Si no pudiera tener consecuencias fatales, el verdadero sainete que se armó por la carencia -que nadie quiere confesar- de medicamentos para los niños con cáncer en la Ciudad de México, sería motivo de risa loca. Todavía cuando esto escribo los medicamentos no habían llegado a los hospitales Federico Gómez, el infantil, y el de cancerología que carecían de ellos y la pelota se pasaba entre los laboratorios, la Cofepris, el director del IMSS y el Secretario de Salud. Y todavía se puede morir más de un niño que padece, cáncer por la irresponsable conducta de los encargados de arrimarles la medicina.

La primera deducción que podemos hacernos de esta estupidez compartida es, la deficiencia en capacidad profesional de los integrantes del gabinete del presidente López. Pero tal vez sean peor las fallas que manifiestan en su perfil de honestidad para aceptar sus responsabilidades: no hay que olvidar que su jefe, cuando hace mención de ellos antepone siempre su perfil moral al de sus capacidades profesionales.

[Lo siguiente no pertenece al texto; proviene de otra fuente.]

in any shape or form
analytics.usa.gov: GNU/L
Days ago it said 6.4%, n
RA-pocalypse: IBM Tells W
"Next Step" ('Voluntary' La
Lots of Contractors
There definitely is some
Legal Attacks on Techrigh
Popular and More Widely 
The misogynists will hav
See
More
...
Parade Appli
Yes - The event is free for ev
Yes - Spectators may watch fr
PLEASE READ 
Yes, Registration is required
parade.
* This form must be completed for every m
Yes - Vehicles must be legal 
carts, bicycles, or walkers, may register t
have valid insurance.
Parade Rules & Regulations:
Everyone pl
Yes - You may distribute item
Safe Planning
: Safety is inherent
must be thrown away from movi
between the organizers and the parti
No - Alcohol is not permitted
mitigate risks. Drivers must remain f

Hubo de conocerse una dramática grabación en video de un niño, Erick, diciéndole al presidente López que no tienen medicinas para darle y que él no quiere morir de cáncer, para que todos nos enteráramos del desorden que reina en un supuesto rediseño de la adquisición de las medicinas en el sector salud del gobierno, para evitar una corrupción que damos por segura: en las administraciones pasadas, desde luego.

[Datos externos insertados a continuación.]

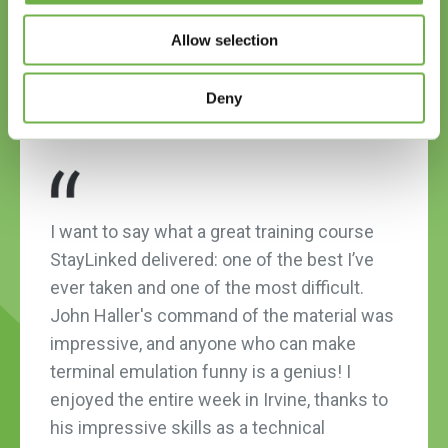
1
2
3
4
Allow selection
Deny
I want to say what a great training course
StayLinked delivered: one of the best I’ve
ever taken and one of the most difficult.
John Haller's command of the material was
impressive, and anyone who can make
terminal emulation funny is a genius! I
enjoyed the entire week in Irvine, thanks to
his impressive skills as a technical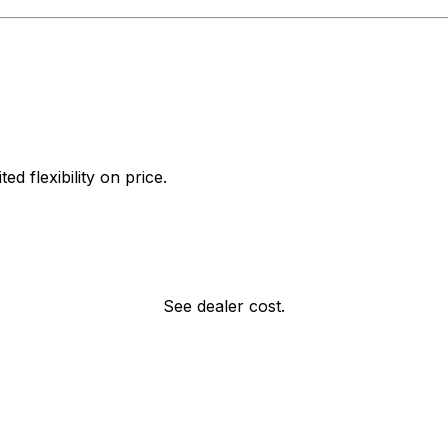
d flexibility on price.
See dealer cost.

Fue necesario que un par de docenas de padres de esos niños que sin medicamentos están condenados a una muerte temprana bloquearan los accesos al aeropuerto en desgracia de la Ciudad de México para que la autoridad comenzara a moverse: con la agilidad que el paquidermo reumático dice haber heredado el presidente López.

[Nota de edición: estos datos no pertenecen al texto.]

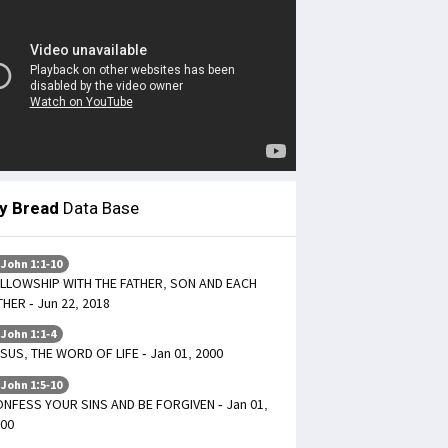
ly Bread
Data Base
 John 1:1-10
LLOWSHIP WITH THE FATHER, SON AND EACH
HER - Jun 22, 2018
 John 1:1-4
SUS, THE WORD OF LIFE - Jan 01, 2000
 John 1:5-10
NFESS YOUR SINS AND BE FORGIVEN - Jan 01,
00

Y lo trágico es que los medicamentos aparentemente sí existen, y están bloqueados por disposiciones burocráticas de Cofepris. Si a esto agregamos que el secretario de Salud Jorge Alcocer afirma que el medicamento que no llega, el Metrotexato, se puede sustituir por otro o que si no se administra un par de días no pasa nada, mientras otra autoridad médica dice que se tiene que administrar precisamente esa droga y no otra, y que es urgente.

Siempre he sostenido que la cultura de un país no se mide por las sinfonías que sus súbditos componen, las ruinas arqueológicas que en su tierra se producen o la poesía que sus poetas escriben. La cultura de una sociedad se mide por la calidad de atención que les brinda a sus minorías más desvalidas, sus ancianos y sus niños. Aquí se está jugando con la vida de niños.

El problema es muy grave. Puede ser una estrategia de criminal ocultamiento y especulación de quien maneja esas medicinas. Puede ser torpeza e idiotez. Lo que es indudable es que el presidente López, que presume de tener desde temprana hora un reporte detallado de todo lo que sucede en el país que gobierna, resulta que está mal informado. El presidente no está obligado a saber que no hay Metrotexato en las clínicas de seguridad pública, pero sí necesita tener a su lado personas serias, responsables, capacitadas y decentes, que no lo engañen. En el caso de las medicinas, en el caso de los ninis, en el caso del campo y sus becas de cinco mil pesos que se usan para comprar caguamas, en el caso de Dos Bocas, el Tren Maya o el aeropuerto de Santa Lucía.

El presidente no puede dejarse engañar.